● PROBLEM TO SOLVE:
Extract every line of the material that holds the string "grams".

(Beginning of SUPPLIED DATA)

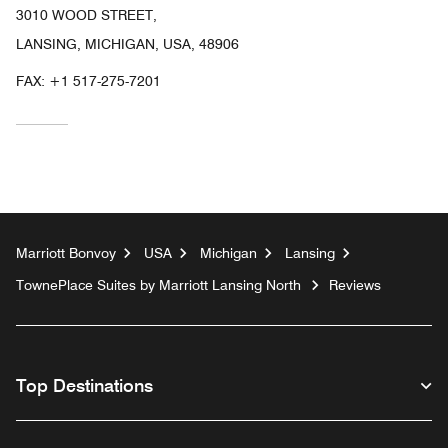
3010 WOOD STREET,
LANSING, MICHIGAN, USA, 48906
FAX:
+1 517-275-7201
Marriott Bonvoy
USA
Michigan
Lansing
TownePlace Suites by Marriott Lansing North
Reviews
Top Destinations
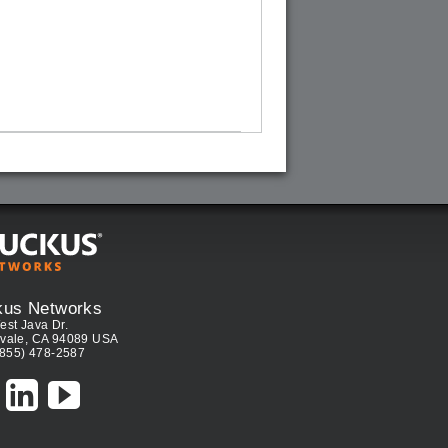
kus Networks
est Java Dr.
vale, CA 94089 USA
(855) 478-2587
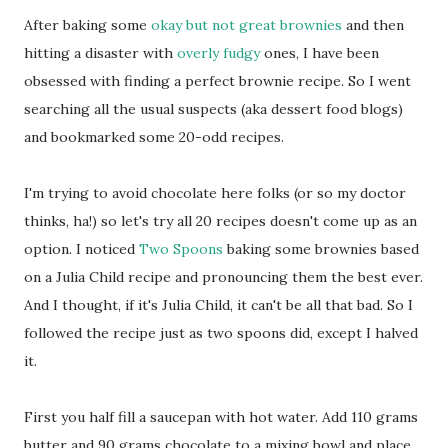
After baking some
okay but not great brownies
and then
hitting a disaster with
overly fudgy
ones, I have been
obsessed with finding a perfect brownie recipe. So I went
searching all the usual suspects (aka dessert food blogs)
and bookmarked some 20-odd recipes.
I'm trying to avoid chocolate here folks (or so my doctor
thinks, ha!) so let's try all 20 recipes doesn't come up as an
option. I noticed
Two Spoons
baking some brownies based
on a Julia Child recipe and pronouncing them the best ever.
And I thought, if it's Julia Child, it can't be all that bad. So I
followed the recipe just as two spoons did, except I halved
it.
First you half fill a saucepan with hot water. Add 110 grams
butter and 90 grams chocolate to a mixing bowl and place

(End of SUPPLIED DATA)

● EXERCISE OUTPUT:
First you half fill a saucepan with hot water. Add 110 grams
butter and 90 grams chocolate to a mixing bowl and place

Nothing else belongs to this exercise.